If \(\mathscr {R}\subseteq \mathscr {E}(X)\times [0,1]\), then a function \(a:D\rightarrow {[}-\infty ,+\infty {[}\) is called \(\mathscr {R}\)-affine if, for all \((T,t)\in \mathscr {R}\), it is (T, t)-affine. The class of \(\mathscr {R}\)-affine functions defined on D is denoted by \(\mathscr {A}_{\mathscr {R}}(D)\). If \((X,+)\) is the additive group of a linear space and f is \((t\cdot I,t)\)-affine for some \(t\in [0,1]\), then we say that f is t-affine. If f is t-affine for all \(t\in [0,1]\), then it is called an affine function. If \((X,+)\) is a uniquely 2-divisible group, then \((\frac{1}{2}\cdot I,\frac{1}{2})\)-affine functions are called Jensen affine or midpoint affine.

The graph of a function \(a:D\rightarrow {[}-\infty ,+\infty {[}\) is defined by

$$\begin{aligned} \mathop {\mathrm{graph}}\nolimits (f):=\{(x,a(x))\mid x\in D,\, -\infty <a(x)\}. \end{aligned}$$

The following characterization of \(\mathscr {R}\)-affinity is important.

Theorem 17

Let \(\mathscr {R}\subseteq \mathscr {E}(X)\times [0,1]\) be a nonempty subset. Then a function \(a:D\rightarrow \mathbb {R}\) is \(\mathscr {R}\)-affine if and only if \(\mathop {\mathrm{graph}}\nolimits (a)\) is an \(\mathscr {R}\)-convex subset of \(X\times \mathbb {R}\).

Proof

To prove that the graph of an \(\mathscr {R}\)-affine function a is an \(\mathscr {R}\)-convex set, let \((T,t) \in \mathscr {R}\).

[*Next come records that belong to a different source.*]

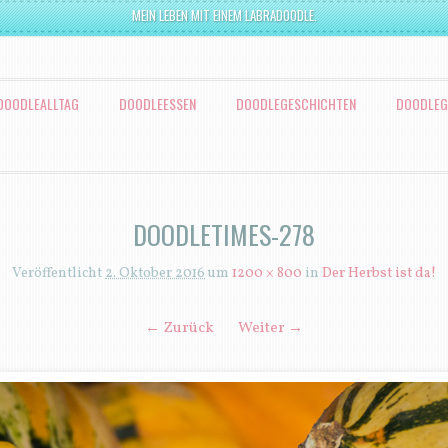
MEIN LEBEN MIT EINEM LABRADOODLE.
DOODLEALLTAG
DOODLEESSEN
DOODLEGESCHICHTEN
DOODLEG
DOODLETIMES-278
Veröffentlicht
2. Oktober 2016
um
1200 × 800
in
Der Herbst ist da!
← Zurück
Weiter →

Then D is a T-convex subset of X. Fix some \(p, q \in \mathop {\mathrm{graph}}\nolimits (a)\). Then there exist \(x,y \in D\) such that\(p=(x,a(x))\), \(q=(y,a(y))\). From the T-convexity of D and from the (T, t)-affinity of a, we have (18), which gives us

$$\begin{aligned} (T,t)(x,a(x))+(I-T,1-t)(y,a(y))&= \big (T(x) + (I- T)(y), t a(x) +(1- t) a(y) \big ) \\&= \big (T(x) + (I- T)(y), a(T(x)\\&\quad + (I- T)(y)) \big ) \in \mathop {\mathrm{graph}}\nolimits (a), \end{aligned}$$

which shows that \(\mathop {\mathrm{graph}}\nolimits (a)\) is (T, t)-convex.

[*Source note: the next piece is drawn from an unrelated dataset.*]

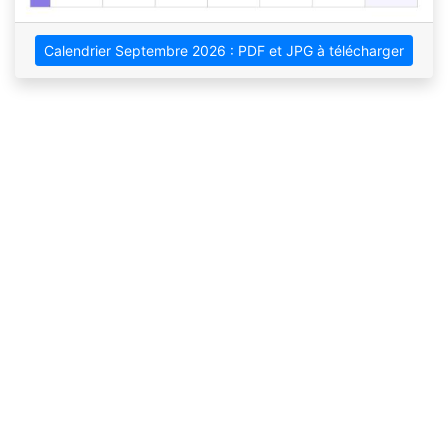
Calendrier Septembre 2026 : PDF et JPG à télécharger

To prove the converse implication, let \((T,t) \in \mathscr {R}\) and \(x, y \in D\). We have \((x,f(x)), (y,f(y)) \in \mathop {\mathrm{graph}}\nolimits (a)\). Therefore, by the assumed (T, t)-convexity of \(\mathop {\mathrm{graph}}\nolimits (a)\),

$$\begin{aligned}&\big ( T(x) + (I-T)(y), ta(x) + (1-t)a(y) \big )\\&\quad = (T,t)(x,a(x))+(I-T,1-t)(y,a(y)) \in \mathop {\mathrm{graph}}\nolimits (a), \end{aligned}$$

which yields the T-convexity of D and the (T, t)-affinity of a, and completes the proof. \(\square \)

Theorem 18

Let \(\mathscr {R}\subseteq \mathscr {E}(X)\times [0,1]\) be a nonempty subset. Then we have the following statements.

1. (i)

   \(\mathscr {A}_{\mathscr {R}}(D)\) is closed with respect to pointwise addition and multiplication by nonnegative scalars.

2. (ii)

   \(\mathscr {C}_{\mathscr {R}}(D)\) is closed with respect to pointwise convergence.

3. (iii)

   If \(A\in \mathscr {E}(X)\) commutes with any member of the domain of \(\mathscr {R}\) and \(a\in \mathscr {A}_{\mathscr {R}}(D)\), then \(a\circ A\in \mathscr {A}_{\mathscr {R}}(A^{-1}(D))\).

Proof

The proof of (i) is obvious and the proofs of (ii) and (iii) are parallel to those of the corresponding statements of Theorem 15, therefore, they are omitted. \(\square \)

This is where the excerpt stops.